Link: Stress Management Activity
Learning goals: self-awareness, research and source evaluation, self-care.
Foci of Control Activity
Assignment Description: This activity is designed to help students think about the situations they have some influence or control over and those that are beyond their control. The assignment encourages them to discuss how to focus their energy on the things they can control while also reflecting on how they will adjust their reactions to the things they cannot control.
Link: Foci of Control Activity
Learning goals: metacognition, stress management, self-awareness, coping with difficult situations, formulating plans to effect change, growth mindset.

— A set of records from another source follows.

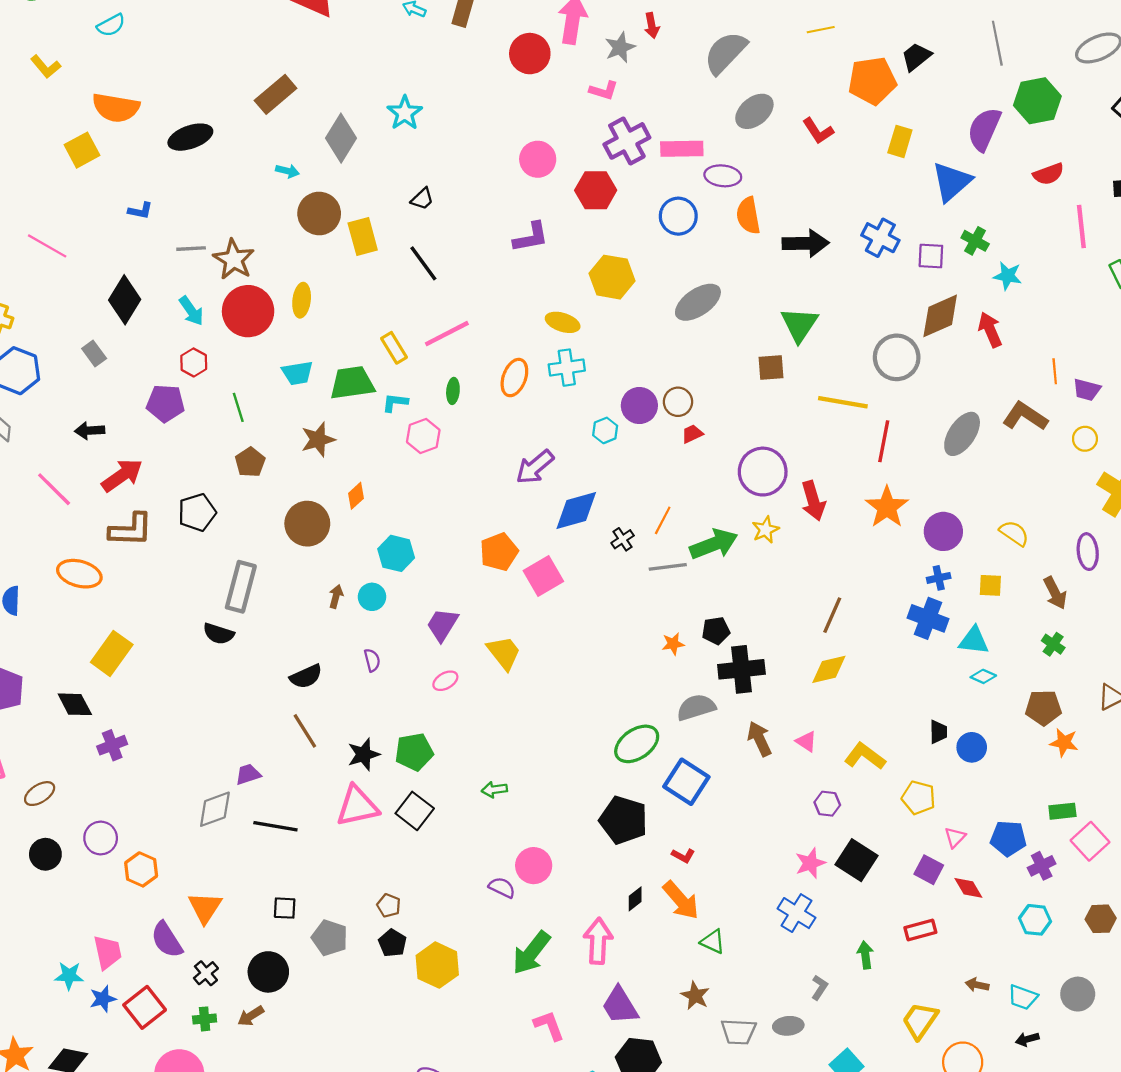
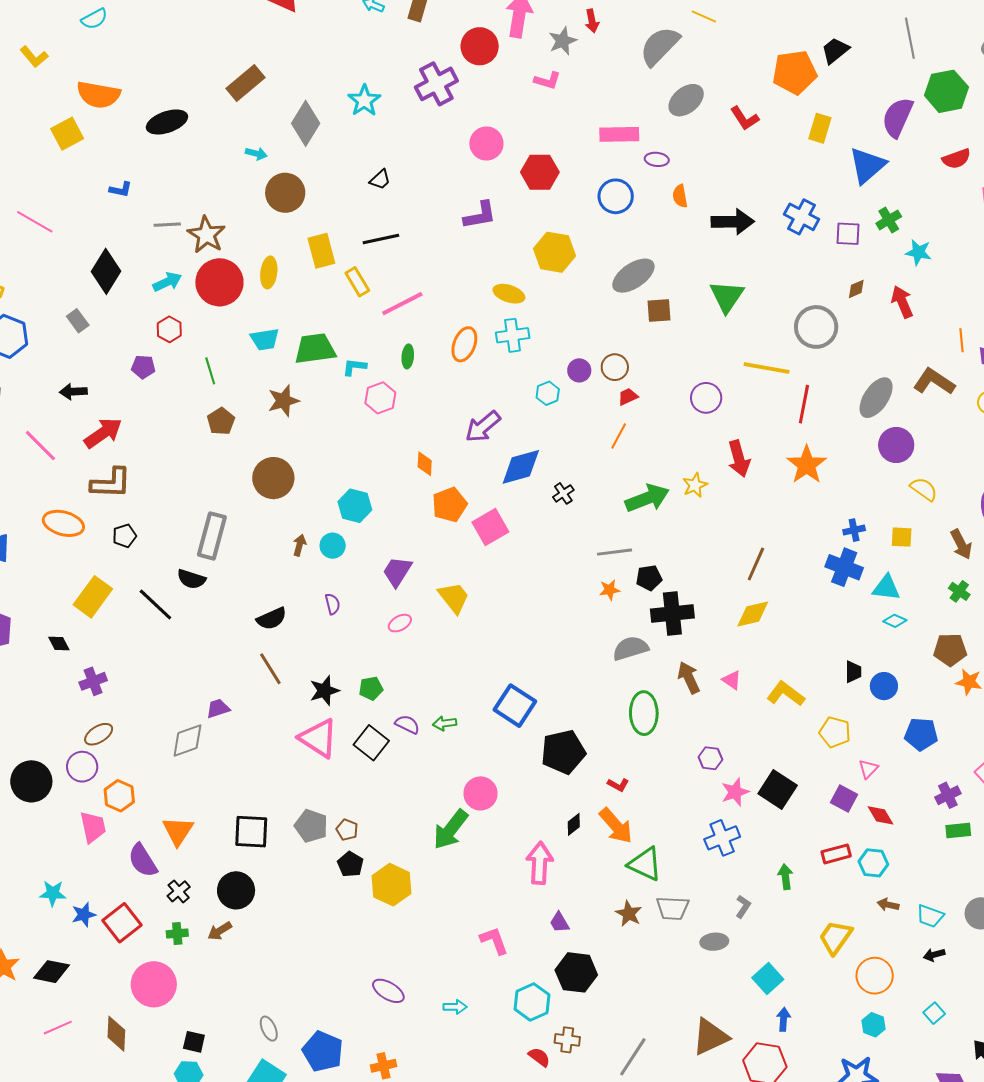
yellow line: (821, 30) -> (704, 17), moved, turned 35
purple cross: (627, 141) -> (436, 84), moved
purple ellipse: (723, 176) -> (657, 159), size x0.7
orange semicircle: (748, 216) -> (680, 196), size x0.7
yellow rectangle: (363, 236) -> (321, 251), moved
green cross: (975, 241) -> (889, 220), turned 30
black line: (423, 263) -> (381, 239), turned -66
cyan arrow: (191, 311) -> (167, 282), turned -80
brown diamond: (940, 316) -> (856, 289), size x0.5
yellow rectangle: (394, 348) -> (357, 282), moved
brown square: (771, 368) -> (659, 310), moved
purple pentagon: (166, 403) -> (143, 367), size x0.7
purple circle: (639, 406) -> (579, 370), size x0.7
purple circle: (763, 472) -> (706, 398), moved, size x0.7
orange diamond: (356, 496) -> (425, 464), moved, turned -45
black pentagon: (197, 512) -> (124, 536), moved, size x0.7
orange line: (663, 520) -> (619, 436), moved
purple circle: (943, 531) -> (896, 445), moved
gray line: (668, 567) -> (614, 552), moved
black diamond: (75, 704) -> (59, 644), size x0.7
green ellipse: (637, 744) -> (644, 713), moved, turned -57
green pentagon: (414, 752) -> (371, 688), size x0.7
blue square: (686, 782) -> (515, 706), moved
brown ellipse: (40, 794) -> (99, 734), moved
purple hexagon: (827, 804) -> (710, 758), moved
pink triangle: (357, 806) -> (318, 738), turned 45
green rectangle: (1062, 811) -> (958, 831), moved
black pentagon: (623, 820) -> (563, 752), turned -30
black line: (275, 826) -> (155, 604), moved, turned 33
blue pentagon: (1008, 838) -> (921, 734), moved
black circle: (45, 854) -> (31, 781), size x1.4
purple semicircle: (502, 888) -> (407, 724), moved
black square: (285, 908) -> (251, 832), size x1.6
blue cross: (796, 913) -> (722, 838), turned 36
cyan hexagon: (1035, 920) -> (873, 863), moved
gray pentagon: (330, 938) -> (311, 826), moved
green triangle: (713, 942) -> (645, 864), size x1.5
pink trapezoid: (108, 952) -> (93, 827), moved
green arrow: (531, 953) -> (451, 830), moved
purple trapezoid: (620, 1005) -> (559, 922), size x0.6
gray trapezoid: (739, 1032) -> (673, 908), moved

Music Mad-Libs–A Listening Activity for Understanding & Enjoying Music Seminar
Assignment Description: Students listen to “Hello” by Adele and complete the mad-libs. The activity is designed to help students become more comfortable writing about music while also encouraging them to further develop active listening skills. Both writing about music and actively listening to music are skills needed for the concert review assignments in Understanding and Enjoying Music.
Link: Music Mad-Libs
Learning goals: articulating impressions about music, active listening, connecting musical terms learned in large lecture to a particular song, integrated learning.
Demonstrating Understanding of Romanticism vs. Classicism by Making Playlists
Assignment Description: The purpose of this activity is to allow students an opportunity to be expressive with their tastes in music in a small group or partner setting. Students create a short playlist of songs based on a single but specific theme, such as “freshly cut grass” or “Friday on campus.” Students are also encouraged to think about their own sensibility–is it more Classical or Romantic?–and discuss with peer(s). The difference between Classicism and Romanticism is a central theme of Understanding and Enjoying Music.
Link: Getting Creative with Playlists
Learning goals: discovering new ways to curate and enjoy songs, meta-cognition, understanding classicism vs. romanticism, fun and peer bonding in the classroom.